AZIENDE E PRODOTTI

Etichettatura delle carni: per Agrinsieme una decisione che rischia di aggiungere poco in termini di chiarezza e molto in complicazioni

Non soddisfa Agrinsieme (il coordinamento cui aderiscono Cia, Confagricoltura e l’Alleanza delle Cooperative Agroalimentari) il regolamento comunitario sull’etichettatura di origine delle carni fresche varato ieri dalla Commissione europea e che si applicherà dal 1° aprile 2015 alla carne di suini, ovicaprini e pollame commercializzata nell’UE anche se originaria di paesi terzi.

“Il meccanismo per indicare l’origine delle carni - in particolare per quanto riguarda i suini - non tutela pienamente il consumatore in fatto di chiarezza, è complesso e, anche per questi motivi, contrasta con gli interessi degli allevatori italiani”. Così Agrinsieme commenta le regole previste per l’etichettatura (v. schema allegato).

“Abbiamo chiesto da sempre di rendere obbligatoria l’indicazione del luogo di nascita dell’animale in analogia con quanto previsto da diversi anni per la carne dei bovini - commenta Agrinsieme – e si è preferito invece non informare il consumatore su questo importante aspetto. Inoltre avevamo sempre ritenuto opportuno e necessario, per assegnare l’origine, che l’animale dovesse essere nato, allevato e macellato in un medesimo Stato membro. Questa sarà solo un opzione e non la regola generale. E sarà invece possibile “nazionalizzare” gli animali nel caso di presenza in allevamento per un certo numero minimo di mesi.

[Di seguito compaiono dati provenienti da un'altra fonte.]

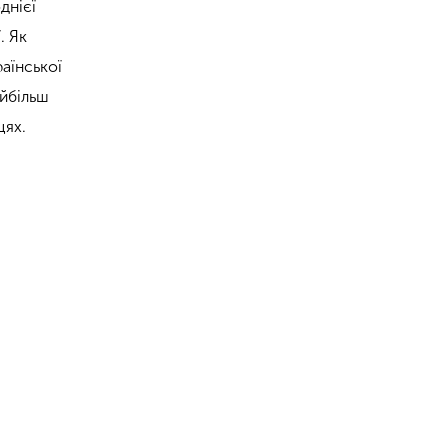
днієї
. Як
раїнської
айбільш
цях.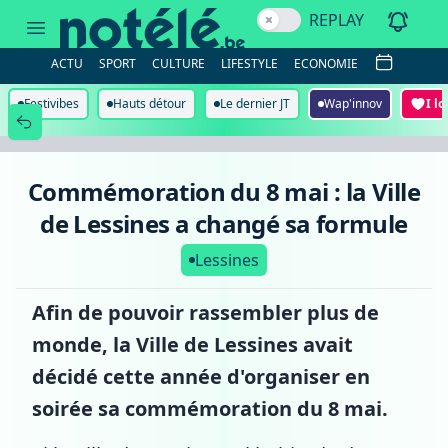
Commémoration
REPLAY
du
8
mai
ACTU
SPORT
CULTURE
LIFESTYLE
ECONOMIE
:
la
Ville
Festivibes
Hauts détour
Le dernier JT
Wap'innov
I l
de
Lessines
a
changé
sa
Commémoration du 8 mai : la Ville
formule
de Lessines a changé sa formule
Lessines
Afin de pouvoir rassembler plus de
monde, la Ville de Lessines avait
décidé cette année d'organiser en
soirée sa commémoration du 8 mai.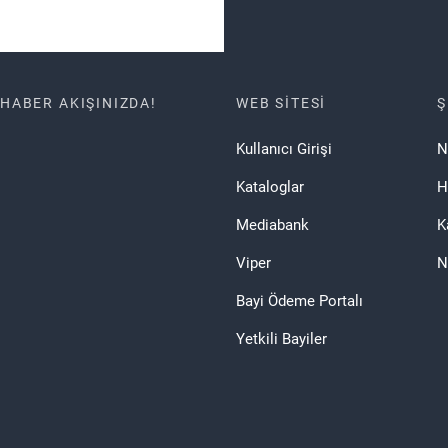
HABER AKIŞINIZDA!
WEB SITESI
Ş
Kullanıcı Girişi
N
Kataloglar
H
Mediabank
K
Viper
N
Bayi Ödeme Portalı
Yetkili Bayiler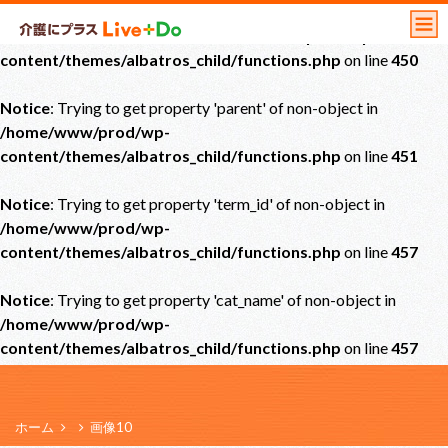
Notice
: Undefined offset: 0 in
/home/www/prod/wp-
content/themes/albatros_child/functions.php
on line
450
Notice
: Trying to get property 'parent' of non-object in
/home/www/prod/wp-
content/themes/albatros_child/functions.php
on line
451
Notice
: Trying to get property 'term_id' of non-object in
/home/www/prod/wp-
content/themes/albatros_child/functions.php
on line
457
Notice
: Trying to get property 'cat_name' of non-object in
/home/www/prod/wp-
content/themes/albatros_child/functions.php
on line
457
ホーム
画像10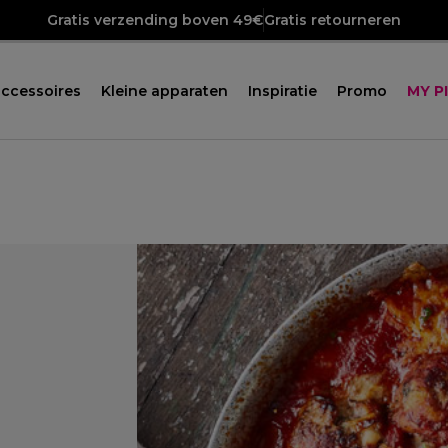
Gratis verzending boven 49€
Gratis retourneren
ccessoires
Kleine apparaten
Inspiratie
Promo
MY P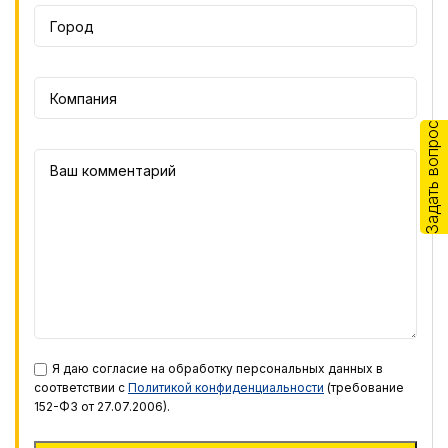
Задать вопрос
Я даю согласие на обработку персональных данных в
соответствии с
Политикой конфиденциальности
(требование
152-ФЗ от 27.07.2006).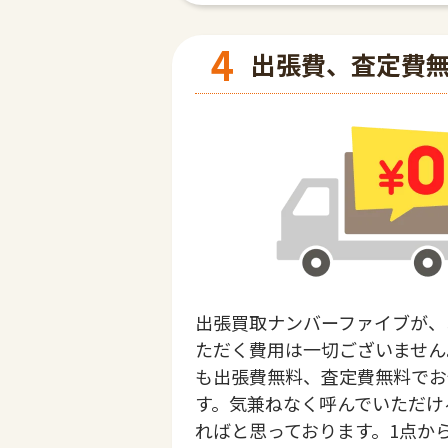
4
出張費、査定費
出張買取ナンバーファイブが、
ただく費用は一切ございません
も出張費無料、査定費無料でお
す。気兼ねなく呼んでいただけ
ればと思っております。1点か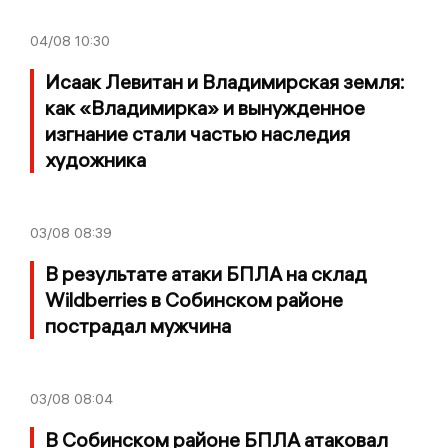
04/08
10:30
Исаак Левитан и Владимирская земля:
как «Владимирка» и вынужденное
изгнание стали частью наследия
художника
03/08
08:39
В результате атаки БПЛА на склад
Wildberries в Собинском районе
пострадал мужчина
03/08
08:04
В Собинском районе БПЛА атаковал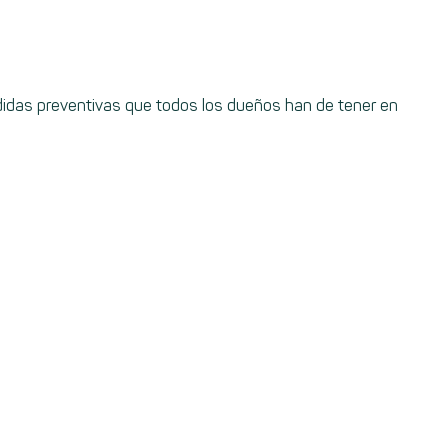
didas preventivas que todos los dueños han de tener en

“In questo modo, avverte Agrinsieme, sarà possibile ad esempio ‘nazionalizzare’ la produzione suinicola estera allevata solo per 120 giorni in Italia. Ed anche qui il regolamento è stato meno attento alle nostre produzioni: Agrinsieme aveva chiesto che l’origine fosse assegnata in corrispondenza di almeno sei mesi di allevamento non solo i quattro previsti dal regolamento; così non rispettando neanche il criterio di prevalenza della durata del ciclo.”

“Alle nostre richieste – conclude Agrinsieme – ci è stato sempre opposto che il criterio da noi individuato fosse complesso anche da gestire. Sfidiamo però a dimostrare che i meccanismi del regolamento approvato siano più lineari e comprensibili dai consumatori. A noi non pare così e, se vogliamo, abbiamo tempo sino al 2015 per ripensarci. Nell’interesse dei nostri allevatori, delle nostre filiere zootecniche ed anche dei consumatori.”